**TASK INPUT:**
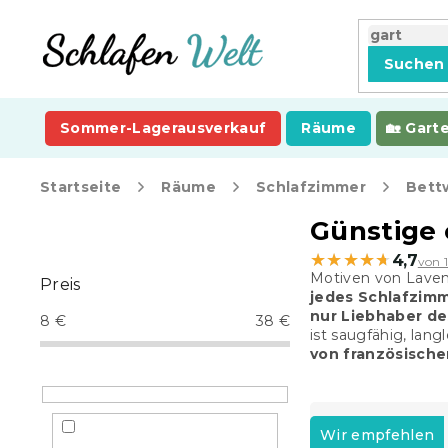
Zum
Inhalt
springen
Suchen
Sommer-Lagerausverkauf
Räume
Gart
Startseite
Räume
Schlafzimmer
Bett
S
Günstige 
e
★★★★★
★★★★★
4,7
von 
i
Motiven von Laven
Preis
t
jedes Schlafzim
e
nur Liebhaber de
8
€
38
€
n
ist saugfähig, lang
von französisch
l
e
i
P
s
r
Wir empfehlen
t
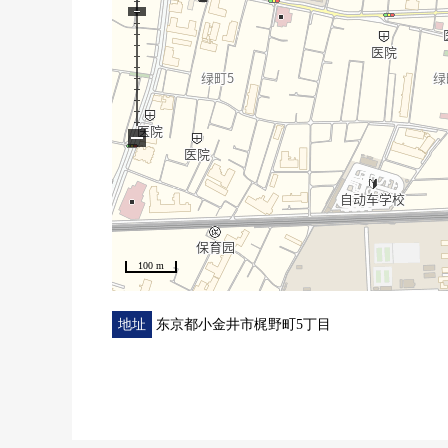
・地板张替换
・厨房交换
・浴室交换
・盥洗台交换
・厕所更换(有温水冲洗功能)
−
・步入式衣帽间新设
・餐桌设备其他
▼周边环境
・在周围，生活便利设施丰富
在步行5分钟的范围以内，超市/便利店/药妆店
100 m
・约克食品东小金井商店步行4分钟
・7-Eleven小金井北主要街道商店步行3分钟
地址
东京都小金井市梶野町5丁目
・SUNDRUG小金井梶野町商店步行5分钟
・小金井市立小金井第3小学步行6分钟的上学放心。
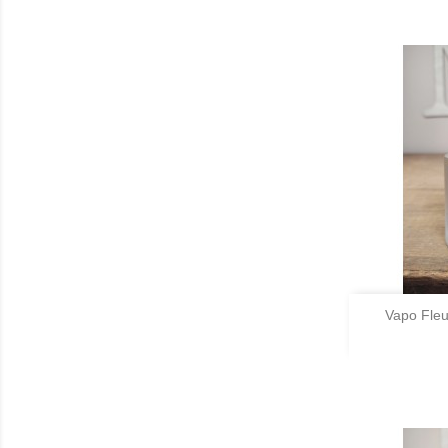

Vapo Fleu
A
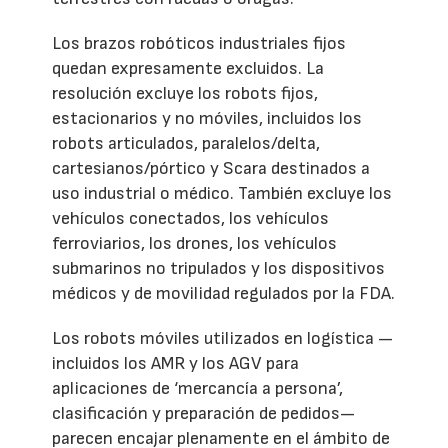
Los brazos robóticos industriales fijos
quedan expresamente excluidos. La
resolución excluye los robots fijos,
estacionarios y no móviles, incluidos los
robots articulados, paralelos/delta,
cartesianos/pórtico y Scara destinados a
uso industrial o médico. También excluye los
vehículos conectados, los vehículos
ferroviarios, los drones, los vehículos
submarinos no tripulados y los dispositivos
médicos y de movilidad regulados por la FDA.
Los robots móviles utilizados en logística —
incluidos los AMR y los AGV para
aplicaciones de ‘mercancía a persona’,
clasificación y preparación de pedidos—
parecen encajar plenamente en el ámbito de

**ACTIVITY:**
Copy each entry exactly as written. Images should not appear in the copy.

**EXERCISE RESULT:**
Zum
Inhalt
springen
Suchen
Sommer-Lagerausverkauf
Räume
Gart
Startseite
Räume
Schlafzimmer
Bett
S
Günstige 
e
★★★★★
★★★★★
4,7
von 
i
Motiven von Laven
Preis
t
jedes Schlafzim
e
nur Liebhaber de
8
€
38
€
n
ist saugfähig, lang
von französisch
l
e
i
P
s
r
Wir empfehlen
t
・地板张替换
・厨房交换
・浴室交换
・盥洗台交换
・厕所更换(有温水冲洗功能)
−
・步入式衣帽间新设
・餐桌设备其他
▼周边环境
・在周围，生活便利设施丰富
在步行5分钟的范围以内，超市/便利店/药妆店
100 m
・约克食品东小金井商店步行4分钟
・7-Eleven小金井北主要街道商店步行3分钟
地址
东京都小金井市梶野町5丁目
・SUNDRUG小金井梶野町商店步行5分钟
・小金井市立小金井第3小学步行6分钟的上学放心。

Vapo Fleu
A
Los brazos robóticos industriales fijos
quedan expresamente excluidos. La
resolución excluye los robots fijos,
estacionarios y no móviles, incluidos los
robots articulados, paralelos/delta,
cartesianos/pórtico y Scara destinados a
uso industrial o médico. También excluye los
vehículos conectados, los vehículos
ferroviarios, los drones, los vehículos
submarinos no tripulados y los dispositivos
médicos y de movilidad regulados por la FDA.
Los robots móviles utilizados en logística —
incluidos los AMR y los AGV para
aplicaciones de ‘mercancía a persona’,
clasificación y preparación de pedidos—
parecen encajar plenamente en el ámbito de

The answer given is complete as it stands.